*Exercise instructions*:
Report each line of the entries below that includes "differential".

<<<<

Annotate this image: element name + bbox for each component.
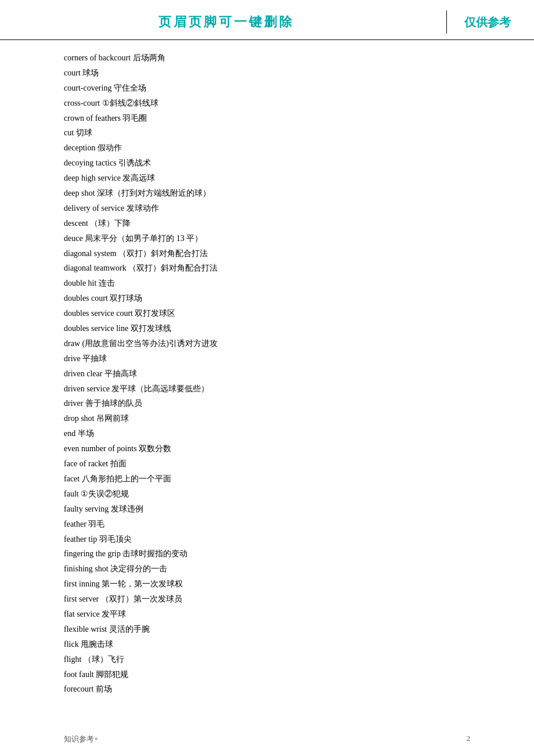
term-item: drop shot 吊网前球 [64, 411, 470, 426]
term-item: flight （球）飞行 [64, 652, 470, 667]
term-item: deep high service 发高远球 [64, 171, 470, 186]
term-item: court 球场 [64, 66, 470, 81]
term-item: first inning 第一轮，第一次发球权 [64, 577, 470, 592]
term-item: corners of backcourt 后场两角 [64, 51, 470, 66]
term-item: descent （球）下降 [64, 216, 470, 231]
term-item: flexible wrist 灵活的手腕 [64, 622, 470, 637]
header-title: 页眉页脚可一键删除 [158, 15, 294, 29]
term-item: crown of feathers 羽毛圈 [64, 111, 470, 126]
term-item: deuce 局末平分（如男子单打的 13 平） [64, 231, 470, 246]
main-content: corners of backcourt 后场两角court 球场court-c… [0, 40, 534, 720]
header-reference: 仅供参考 [464, 15, 511, 30]
footer-left: 知识参考+ [64, 734, 98, 744]
term-item: even number of points 双数分数 [64, 441, 470, 456]
term-item: drive 平抽球 [64, 351, 470, 366]
term-item: doubles service line 双打发球线 [64, 321, 470, 336]
term-item: deep shot 深球（打到对方端线附近的球） [64, 186, 470, 201]
term-item: feather tip 羽毛顶尖 [64, 532, 470, 547]
term-item: delivery of service 发球动作 [64, 201, 470, 216]
page-header: 页眉页脚可一键删除 仅供参考 [0, 0, 534, 40]
term-item: decoying tactics 引诱战术 [64, 156, 470, 171]
term-item: deception 假动作 [64, 141, 470, 156]
footer-right: 2 [467, 734, 471, 744]
term-item: flat service 发平球 [64, 607, 470, 622]
term-item: faulty serving 发球违例 [64, 502, 470, 517]
header-divider [446, 10, 447, 34]
term-item: driven clear 平抽高球 [64, 366, 470, 381]
term-item: finishing shot 决定得分的一击 [64, 561, 470, 577]
term-item: fingering the grip 击球时握指的变动 [64, 546, 470, 561]
term-item: feather 羽毛 [64, 517, 470, 532]
page-footer: 知识参考+ 2 [0, 734, 534, 744]
term-item: flick 甩腕击球 [64, 637, 470, 652]
term-item: driven service 发平球（比高远球要低些） [64, 381, 470, 397]
term-item: doubles service court 双打发球区 [64, 306, 470, 321]
term-item: cut 切球 [64, 125, 470, 141]
term-item: doubles court 双打球场 [64, 291, 470, 306]
terms-list: corners of backcourt 后场两角court 球场court-c… [64, 51, 470, 697]
term-item: forecourt 前场 [64, 682, 470, 697]
term-item: driver 善于抽球的队员 [64, 396, 470, 411]
term-item: diagonal system （双打）斜对角配合打法 [64, 246, 470, 261]
term-item: fault ①失误②犯规 [64, 487, 470, 502]
term-item: facet 八角形拍把上的一个平面 [64, 471, 470, 487]
term-item: cross-court ①斜线②斜线球 [64, 96, 470, 111]
term-item: double hit 连击 [64, 276, 470, 291]
term-item: end 半场 [64, 426, 470, 441]
term-item: diagonal teamwork （双打）斜对角配合打法 [64, 261, 470, 276]
header-left: 页眉页脚可一键删除 [23, 13, 429, 31]
term-item: first server （双打）第一次发球员 [64, 592, 470, 607]
term-item: court-covering 守住全场 [64, 81, 470, 96]
term-item: draw (用故意留出空当等办法)引诱对方进攻 [64, 336, 470, 351]
term-item: face of racket 拍面 [64, 456, 470, 471]
term-item: foot fault 脚部犯规 [64, 667, 470, 682]
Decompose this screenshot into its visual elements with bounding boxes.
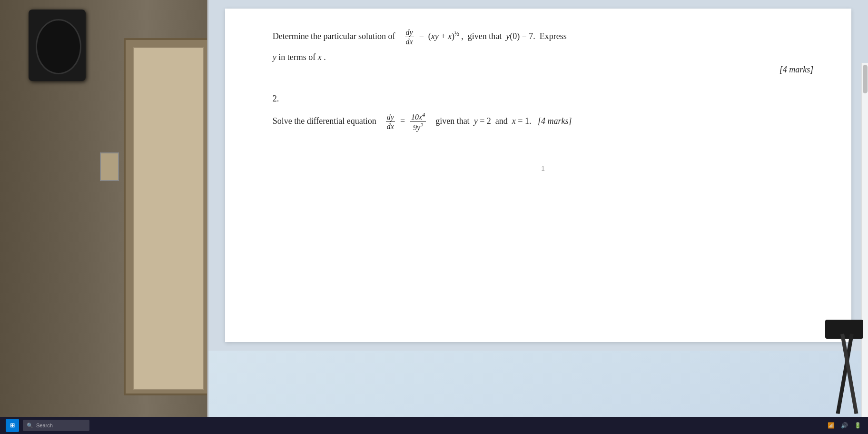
q2-dx: dx — [386, 122, 395, 131]
q1-condition-val: y(0) = 7. Express — [506, 31, 567, 41]
q2-space — [429, 116, 434, 126]
q2-prefix: Solve the differential equation — [273, 116, 376, 126]
q1-x-var: x — [318, 52, 322, 62]
volume-icon[interactable]: 🔊 — [839, 421, 849, 430]
battery-icon[interactable]: 🔋 — [853, 421, 862, 430]
question-1-block: Determine the particular solution of dy … — [273, 28, 814, 75]
q2-number: 2. — [273, 94, 814, 104]
doc-content: Determine the particular solution of dy … — [225, 9, 852, 342]
q1-period: . — [324, 52, 326, 62]
q1-given-that: given that — [468, 31, 504, 41]
q1-dx: dx — [405, 37, 414, 46]
projected-screen: QUIZ (TOPIC 3) ★ ⊡ ☁ File Edit View Inse… — [207, 0, 868, 426]
q2-formula-fraction: 10x4 9y2 — [410, 111, 426, 132]
q1-dy: dy — [405, 28, 414, 37]
q2-denominator: 9y2 — [412, 122, 424, 132]
door-frame — [124, 38, 209, 395]
q2-given-that: given that — [435, 116, 472, 126]
q1-prefix: Determine the particular solution of — [273, 31, 395, 41]
page-number: 1 — [273, 161, 814, 176]
tripod-stand — [811, 320, 868, 415]
q1-rhs: (xy + x)½ — [428, 31, 459, 41]
taskbar-system-icons: 📶 🔊 🔋 — [826, 421, 862, 430]
taskbar-search-icon: 🔍 — [27, 423, 33, 429]
q1-marks: [4 marks] — [273, 65, 814, 75]
q2-numerator: 10x4 — [410, 111, 426, 122]
taskbar-search-box[interactable]: 🔍 Search — [23, 420, 89, 431]
q1-comma: , — [461, 31, 465, 41]
q2-dy-dx-fraction: dy dx — [386, 112, 395, 131]
q2-dy: dy — [386, 112, 395, 122]
left-wall — [0, 0, 209, 434]
speaker — [29, 10, 86, 81]
q1-equals: = — [417, 31, 426, 41]
start-button[interactable]: ⊞ — [6, 419, 19, 432]
q1-fraction: dy dx — [405, 28, 414, 46]
network-icon[interactable]: 📶 — [826, 421, 836, 430]
q2-y-val: y = 2 — [474, 116, 493, 126]
question-1-text: Determine the particular solution of dy … — [273, 28, 814, 46]
taskbar: ⊞ 🔍 Search 📶 🔊 🔋 — [0, 417, 868, 434]
q2-marks: [4 marks] — [538, 116, 572, 126]
electrical-box — [100, 152, 119, 181]
door-inner — [133, 47, 204, 390]
scrollbar-thumb[interactable] — [863, 65, 868, 93]
question-1-line2: y in terms of x . — [273, 50, 814, 65]
q1-in-terms: in terms of — [278, 52, 318, 62]
q1-y-var: y — [273, 52, 276, 62]
taskbar-search-label: Search — [36, 423, 53, 428]
windows-icon: ⊞ — [10, 422, 15, 429]
question-2-block: 2. Solve the differential equation dy dx… — [273, 94, 814, 132]
q2-equals: = — [398, 116, 407, 126]
q2-x-val: x = 1. — [512, 116, 536, 126]
q2-and: and — [495, 116, 510, 126]
question-2-text: Solve the differential equation dy dx = … — [273, 111, 814, 132]
doc-area: Determine the particular solution of dy … — [208, 0, 868, 351]
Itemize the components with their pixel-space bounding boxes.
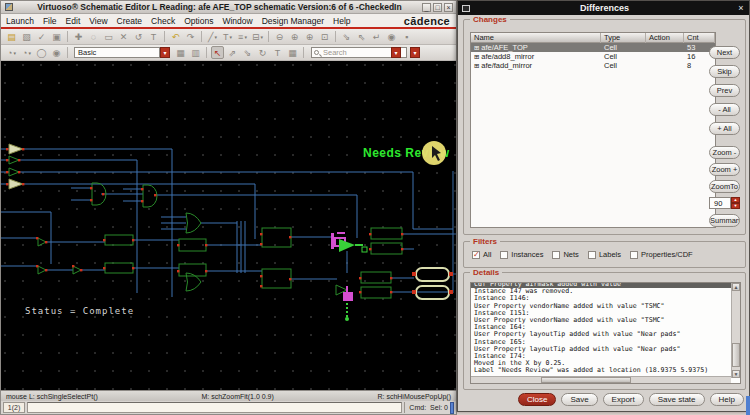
details-text-area[interactable]: Cdf Property airmask added with value ""… xyxy=(470,282,741,384)
workspace-back-icon[interactable]: ◔▾ xyxy=(5,46,18,59)
next-button[interactable]: Next xyxy=(709,46,740,59)
zoom-in-icon[interactable]: ⊕ xyxy=(288,30,301,43)
checkbox-box[interactable] xyxy=(588,251,596,259)
zoom-level-spinner[interactable]: 90 ▲▼ xyxy=(709,197,740,209)
row-name[interactable]: afe/AFE_TOP xyxy=(471,43,601,52)
filter-labels-checkbox[interactable]: Labels xyxy=(588,250,621,259)
zoom-fit-icon[interactable]: ⊡ xyxy=(318,30,331,43)
schematic-canvas[interactable]: Needs Review Status = Complete xyxy=(1,61,456,390)
checkbox-box[interactable] xyxy=(500,251,508,259)
stretch-icon[interactable]: ▭ xyxy=(102,30,115,43)
search-dropdown-icon[interactable] xyxy=(391,47,401,58)
redo-icon[interactable]: ↷ xyxy=(184,30,197,43)
workspace-forward-icon[interactable]: ◔▾ xyxy=(20,46,33,59)
summary-button[interactable]: Summary xyxy=(709,214,740,227)
open-icon[interactable]: ▧ xyxy=(20,30,33,43)
table-row[interactable]: afe/add8_mirror Cell 16 xyxy=(471,52,715,61)
col-action[interactable]: Action xyxy=(646,33,684,43)
properties-icon[interactable]: T xyxy=(147,30,160,43)
spinner-arrows[interactable]: ▲▼ xyxy=(731,197,740,209)
return-icon[interactable]: ↵ xyxy=(370,30,383,43)
checkbox-box[interactable] xyxy=(552,251,560,259)
zoom-level-value[interactable]: 90 xyxy=(709,197,731,209)
close-dialog-button[interactable]: Close xyxy=(518,393,556,406)
search-box[interactable] xyxy=(311,47,407,58)
select-partial-icon[interactable]: ⇗ xyxy=(226,46,239,59)
descend-icon[interactable]: ⇘ xyxy=(340,30,353,43)
details-line[interactable]: Label "Needs Review" was added at locati… xyxy=(474,367,731,374)
status-complete-label[interactable]: Status = Complete xyxy=(25,306,134,316)
cellview-selector[interactable]: Basic xyxy=(74,47,170,58)
filter-all-checkbox[interactable]: All xyxy=(472,250,491,259)
export-button[interactable]: Export xyxy=(603,393,644,406)
minimize-button[interactable]: _ xyxy=(422,3,431,12)
details-vertical-scrollbar[interactable]: ▲ ▼ xyxy=(731,283,740,378)
cellview-dropdown-icon[interactable] xyxy=(160,47,170,58)
table-row[interactable]: afe/AFE_TOP Cell 53 xyxy=(471,43,715,52)
layer-edit-icon[interactable]: ▥ xyxy=(189,46,202,59)
table-row[interactable]: afe/fadd_mirror Cell 8 xyxy=(471,61,715,70)
new-cellview-icon[interactable]: ▤ xyxy=(5,30,18,43)
vertical-scroll-thumb[interactable] xyxy=(732,343,740,367)
checkbox-box[interactable] xyxy=(630,251,638,259)
copy-icon[interactable]: ◌ xyxy=(87,30,100,43)
filter-instances-checkbox[interactable]: Instances xyxy=(500,250,543,259)
zoom-box-icon[interactable]: ⊕ xyxy=(303,30,316,43)
row-name[interactable]: afe/fadd_mirror xyxy=(471,61,601,70)
changes-table-header[interactable]: Name Type Action Cnt xyxy=(471,33,715,43)
delete-icon[interactable]: ✕ xyxy=(117,30,130,43)
details-horizontal-scrollbar[interactable] xyxy=(471,376,731,383)
instance-icon[interactable]: ⊟▾ xyxy=(251,30,264,43)
command-input[interactable] xyxy=(27,402,402,413)
expand-all-button[interactable]: + All xyxy=(709,122,740,135)
probe-icon[interactable]: ◉ xyxy=(385,30,398,43)
table-icon[interactable]: ▦ xyxy=(286,46,299,59)
maximize-button[interactable]: □ xyxy=(433,3,442,12)
menu-window[interactable]: Window xyxy=(222,16,252,26)
menu-file[interactable]: File xyxy=(43,16,57,26)
help-button[interactable]: Help xyxy=(710,393,744,406)
zoom-out-icon[interactable]: ⊖ xyxy=(273,30,286,43)
menu-view[interactable]: View xyxy=(89,16,107,26)
menu-design-manager[interactable]: Design Manager xyxy=(262,16,324,26)
refresh-icon[interactable]: ◯ xyxy=(35,46,48,59)
lock-icon[interactable]: ▪ xyxy=(400,30,413,43)
revert-icon[interactable]: ↺ xyxy=(132,30,145,43)
zoom-in-button[interactable]: Zoom + xyxy=(709,163,740,176)
filter-properties-cdf-checkbox[interactable]: Properties/CDF xyxy=(630,250,693,259)
horizontal-scroll-thumb[interactable] xyxy=(541,377,631,383)
zoom-to-button[interactable]: ZoomTo xyxy=(709,180,740,193)
menu-check[interactable]: Check xyxy=(151,16,175,26)
move-icon[interactable]: ✚ xyxy=(72,30,85,43)
skip-button[interactable]: Skip xyxy=(709,65,740,78)
checkbox-check-icon[interactable] xyxy=(472,251,480,259)
save-state-button[interactable]: Save state xyxy=(649,393,705,406)
mini-scrollbar[interactable] xyxy=(450,402,454,414)
home-icon[interactable]: ◉ xyxy=(50,46,63,59)
menu-create[interactable]: Create xyxy=(117,16,143,26)
bus-icon[interactable]: ≡▾ xyxy=(236,30,249,43)
row-name[interactable]: afe/add8_mirror xyxy=(471,52,601,61)
menu-help[interactable]: Help xyxy=(333,16,350,26)
undo-icon[interactable]: ↶ xyxy=(169,30,182,43)
wire-name-icon[interactable]: T▾ xyxy=(221,30,234,43)
scroll-down-icon[interactable]: ▼ xyxy=(732,370,740,378)
close-button[interactable]: × xyxy=(444,3,453,12)
ascend-icon[interactable]: ⇖ xyxy=(355,30,368,43)
collapse-all-button[interactable]: - All xyxy=(709,103,740,116)
select-mode-icon[interactable]: ↖ xyxy=(211,46,224,59)
zoom-out-button[interactable]: Zoom - xyxy=(709,146,740,159)
dialog-title-bar[interactable]: Differences × xyxy=(458,1,749,15)
prev-button[interactable]: Prev xyxy=(709,84,740,97)
layer-visibility-icon[interactable]: ▦ xyxy=(174,46,187,59)
scroll-up-icon[interactable]: ▲ xyxy=(732,283,740,291)
search-options-dropdown-icon[interactable] xyxy=(410,47,420,58)
save-icon[interactable]: ▣ xyxy=(50,30,63,43)
cellview-selector-value[interactable]: Basic xyxy=(74,47,160,58)
rotate-icon[interactable]: ↻ xyxy=(256,46,269,59)
col-name[interactable]: Name xyxy=(471,33,601,43)
col-cnt[interactable]: Cnt xyxy=(684,33,715,43)
title-bar[interactable]: Virtuoso® Schematic Editor L Reading: af… xyxy=(1,1,456,14)
menu-options[interactable]: Options xyxy=(184,16,213,26)
changes-table[interactable]: Name Type Action Cnt afe/AFE_TOP Cell 53… xyxy=(470,32,716,228)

>>>>

*Response area*:
q2-prefix: Solve the differential equation — [273, 116, 376, 126]
question-2-block: 2. Solve the differential equation dy dx… — [273, 94, 814, 132]
question-2-text: Solve the differential equation dy dx = … — [273, 111, 814, 132]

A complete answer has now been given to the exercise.